§ **Task prompt**
Restate the records word for word. Include no pictures.

§ **Given entries**
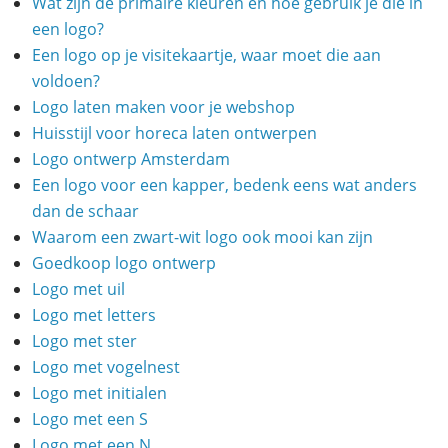
Wat zijn de primaire kleuren en hoe gebruik je die in
een logo?
Een logo op je visitekaartje, waar moet die aan
voldoen?
Logo laten maken voor je webshop
Huisstijl voor horeca laten ontwerpen
Logo ontwerp Amsterdam
Een logo voor een kapper, bedenk eens wat anders
dan de schaar
Waarom een zwart-wit logo ook mooi kan zijn
Goedkoop logo ontwerp
Logo met uil
Logo met letters
Logo met ster
Logo met vogelnest
Logo met initialen
Logo met een S
Logo met een N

§ **Response area**
Wat zijn de primaire kleuren en hoe gebruik je die in
een logo?
Een logo op je visitekaartje, waar moet die aan
voldoen?
Logo laten maken voor je webshop
Huisstijl voor horeca laten ontwerpen
Logo ontwerp Amsterdam
Een logo voor een kapper, bedenk eens wat anders
dan de schaar
Waarom een zwart-wit logo ook mooi kan zijn
Goedkoop logo ontwerp
Logo met uil
Logo met letters
Logo met ster
Logo met vogelnest
Logo met initialen
Logo met een S
Logo met een N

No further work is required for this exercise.